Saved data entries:
● ● ●
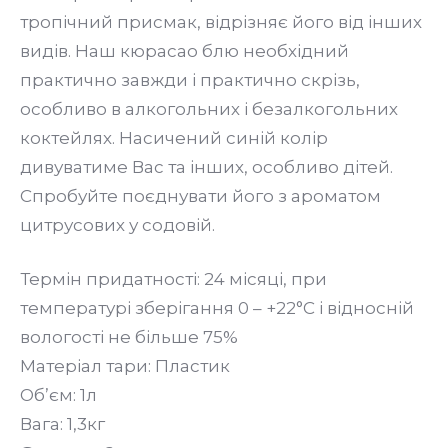
тропічний присмак, відрізняє його від інших
видів. Наш кюрасао блю необхідний
практично завжди і практично скрізь,
особливо в алкогольних і безалкогольних
коктейлях. Насичений синій колір
дивуватиме Вас та інших, особливо дітей.
Спробуйте поєднувати його з ароматом
цитрусових у содовій.
Термін придатності: 24 місяці, при
температурі зберігання 0 – +22°С і відносній
вологості не більше 75%
Матеріал тари: Пластик
Об’єм: 1л
Вага: 1,3кг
● ● ●
WHAT TO WORK ON ▸
Using the data above, copy each line that contains "особливо".

WRITTEN RESPONSE ▸
особливо в алкогольних і безалкогольних
дивуватиме Вас та інших, особливо дітей.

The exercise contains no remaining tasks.